§ **Study material**:
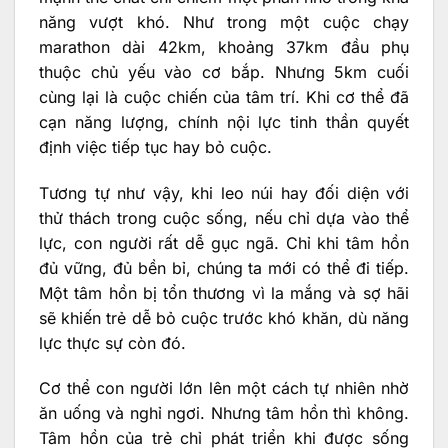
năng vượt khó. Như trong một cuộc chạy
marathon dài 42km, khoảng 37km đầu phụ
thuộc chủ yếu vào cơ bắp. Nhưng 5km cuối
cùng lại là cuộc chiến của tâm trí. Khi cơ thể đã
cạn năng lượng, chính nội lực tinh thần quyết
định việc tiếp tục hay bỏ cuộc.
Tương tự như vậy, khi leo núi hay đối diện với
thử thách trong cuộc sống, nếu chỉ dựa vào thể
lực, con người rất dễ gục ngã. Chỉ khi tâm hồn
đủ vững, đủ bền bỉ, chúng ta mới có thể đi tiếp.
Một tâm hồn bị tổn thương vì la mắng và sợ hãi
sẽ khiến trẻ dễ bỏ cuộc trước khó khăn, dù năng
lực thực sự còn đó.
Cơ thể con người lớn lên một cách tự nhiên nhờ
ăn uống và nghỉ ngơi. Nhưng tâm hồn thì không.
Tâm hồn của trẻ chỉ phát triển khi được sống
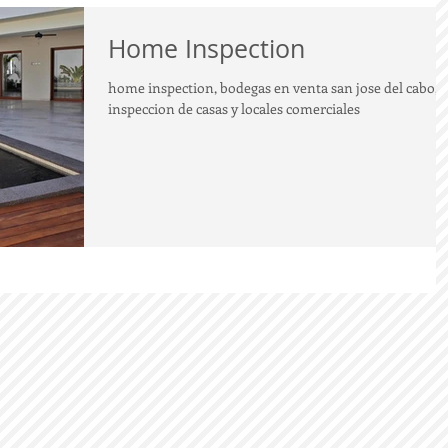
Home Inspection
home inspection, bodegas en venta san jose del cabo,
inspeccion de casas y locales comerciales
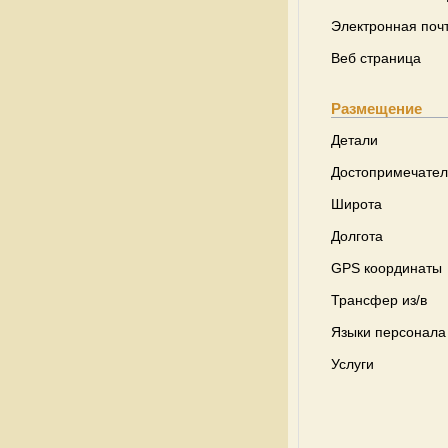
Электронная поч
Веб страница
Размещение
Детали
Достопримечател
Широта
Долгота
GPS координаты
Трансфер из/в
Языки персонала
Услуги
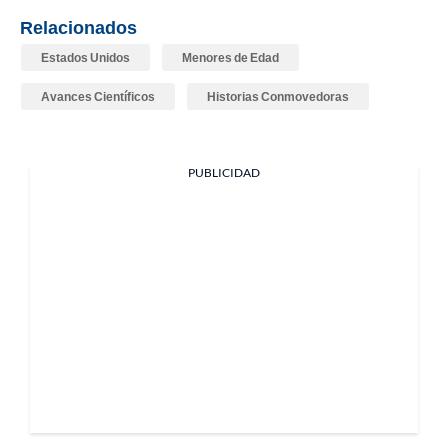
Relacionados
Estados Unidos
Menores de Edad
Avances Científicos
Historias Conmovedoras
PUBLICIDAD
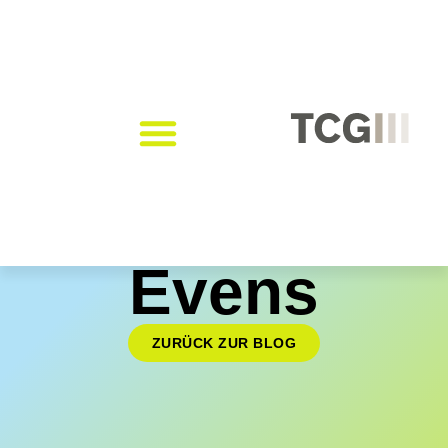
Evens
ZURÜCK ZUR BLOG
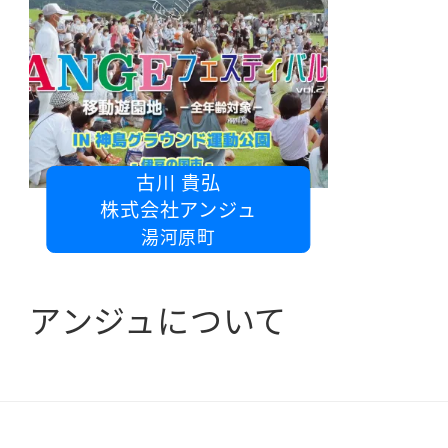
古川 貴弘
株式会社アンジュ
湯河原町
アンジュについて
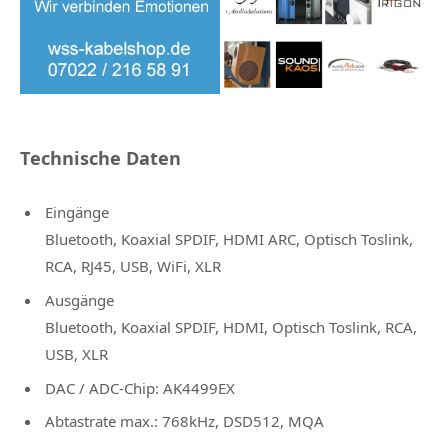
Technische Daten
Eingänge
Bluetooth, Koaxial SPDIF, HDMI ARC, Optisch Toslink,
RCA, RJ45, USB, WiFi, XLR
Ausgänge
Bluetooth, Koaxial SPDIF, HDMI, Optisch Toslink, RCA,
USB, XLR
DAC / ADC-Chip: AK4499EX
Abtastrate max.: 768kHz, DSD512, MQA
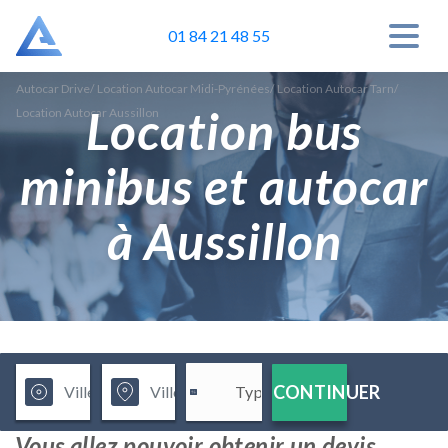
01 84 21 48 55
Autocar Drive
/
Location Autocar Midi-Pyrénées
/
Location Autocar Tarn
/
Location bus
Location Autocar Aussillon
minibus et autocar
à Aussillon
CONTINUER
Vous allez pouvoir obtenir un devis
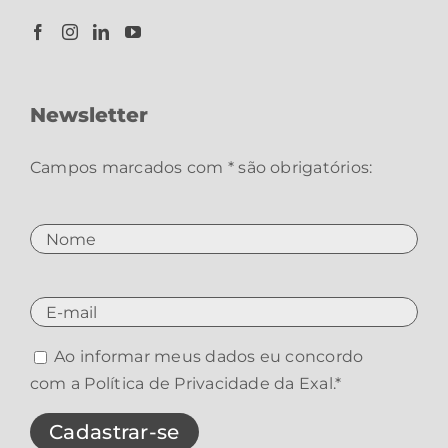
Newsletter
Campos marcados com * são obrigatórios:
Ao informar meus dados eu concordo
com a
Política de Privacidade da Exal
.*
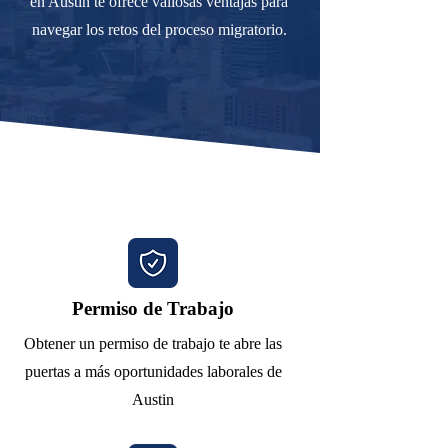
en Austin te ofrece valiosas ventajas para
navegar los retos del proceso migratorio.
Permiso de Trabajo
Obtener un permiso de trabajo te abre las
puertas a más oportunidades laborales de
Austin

---

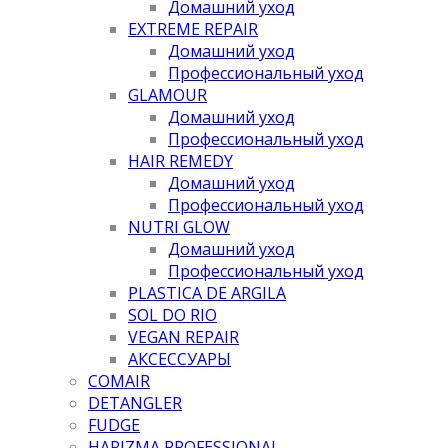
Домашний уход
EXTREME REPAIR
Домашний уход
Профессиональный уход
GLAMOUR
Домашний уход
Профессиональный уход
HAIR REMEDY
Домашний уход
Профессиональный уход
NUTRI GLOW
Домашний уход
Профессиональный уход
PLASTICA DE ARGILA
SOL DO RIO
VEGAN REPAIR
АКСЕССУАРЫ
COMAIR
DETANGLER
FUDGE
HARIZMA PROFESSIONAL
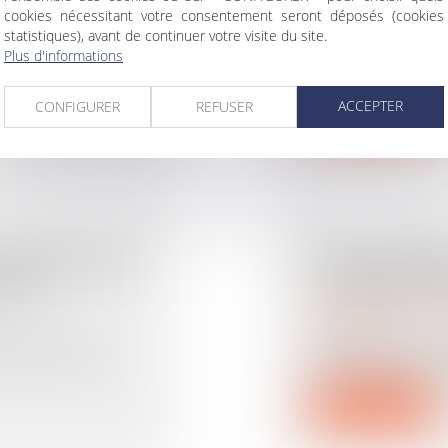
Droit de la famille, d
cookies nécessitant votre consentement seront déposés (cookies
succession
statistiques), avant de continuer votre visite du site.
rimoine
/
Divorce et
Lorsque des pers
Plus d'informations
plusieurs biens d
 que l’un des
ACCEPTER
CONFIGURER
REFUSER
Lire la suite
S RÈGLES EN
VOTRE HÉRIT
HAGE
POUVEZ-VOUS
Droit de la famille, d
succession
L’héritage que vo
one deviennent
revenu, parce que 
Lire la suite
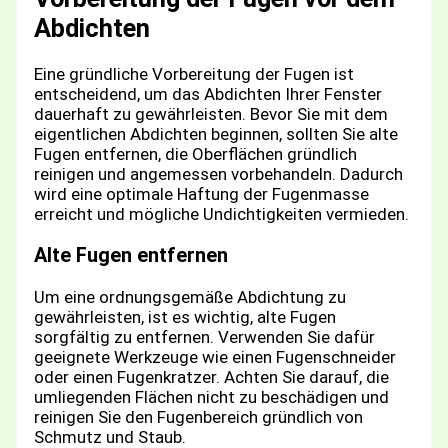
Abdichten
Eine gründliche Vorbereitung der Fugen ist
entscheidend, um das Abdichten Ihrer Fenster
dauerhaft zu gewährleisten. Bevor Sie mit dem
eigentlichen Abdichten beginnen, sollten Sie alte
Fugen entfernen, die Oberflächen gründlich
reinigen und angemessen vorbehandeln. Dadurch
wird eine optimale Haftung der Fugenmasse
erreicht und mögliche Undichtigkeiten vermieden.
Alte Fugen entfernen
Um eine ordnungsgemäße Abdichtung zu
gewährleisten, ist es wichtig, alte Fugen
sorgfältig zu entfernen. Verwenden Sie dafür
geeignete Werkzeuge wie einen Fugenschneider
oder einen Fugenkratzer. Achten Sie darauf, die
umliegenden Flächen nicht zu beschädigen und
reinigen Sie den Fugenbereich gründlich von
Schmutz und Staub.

§ **Your objective**: Go back to the listing above and write out the lines starting at the one with "cookies nécessitant votre" and ending at the one with "Schmutz und Staub.", inclusive, exactly and without pictures.

§ **Output of the exercise**:
cookies nécessitant votre consentement seront déposés (cookies
succession
statistiques), avant de continuer votre visite du site.
rimoine
/
Divorce et
Lorsque des pers
Plus d'informations
plusieurs biens d
 que l’un des
ACCEPTER
CONFIGURER
REFUSER
Lire la suite
S RÈGLES EN
VOTRE HÉRIT
HAGE
POUVEZ-VOUS
Droit de la famille, d
succession
L’héritage que vo
one deviennent
revenu, parce que 
Lire la suite
Abdichten
Eine gründliche Vorbereitung der Fugen ist
entscheidend, um das Abdichten Ihrer Fenster
dauerhaft zu gewährleisten. Bevor Sie mit dem
eigentlichen Abdichten beginnen, sollten Sie alte
Fugen entfernen, die Oberflächen gründlich
reinigen und angemessen vorbehandeln. Dadurch
wird eine optimale Haftung der Fugenmasse
erreicht und mögliche Undichtigkeiten vermieden.
Alte Fugen entfernen
Um eine ordnungsgemäße Abdichtung zu
gewährleisten, ist es wichtig, alte Fugen
sorgfältig zu entfernen. Verwenden Sie dafür
geeignete Werkzeuge wie einen Fugenschneider
oder einen Fugenkratzer. Achten Sie darauf, die
umliegenden Flächen nicht zu beschädigen und
reinigen Sie den Fugenbereich gründlich von
Schmutz und Staub.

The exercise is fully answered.